■ **Work item**: Your answer must be an exact copy of the listing, with the images left out.

■ **Data to process**:
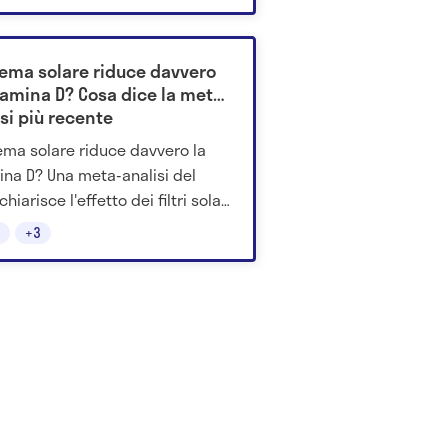
zo.
rema solare riduce davvero
tamina D? Cosa dice la meta-
si più recente
ema solare riduce davvero la
ina D? Una meta-analisi del
hiarisce l'effetto dei filtri solari
a cambia nella pratica.
+3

■ **Answer to this task**:
zo.
rema solare riduce davvero
tamina D? Cosa dice la meta-
si più recente
ema solare riduce davvero la
ina D? Una meta-analisi del
hiarisce l'effetto dei filtri solari
a cambia nella pratica.
+3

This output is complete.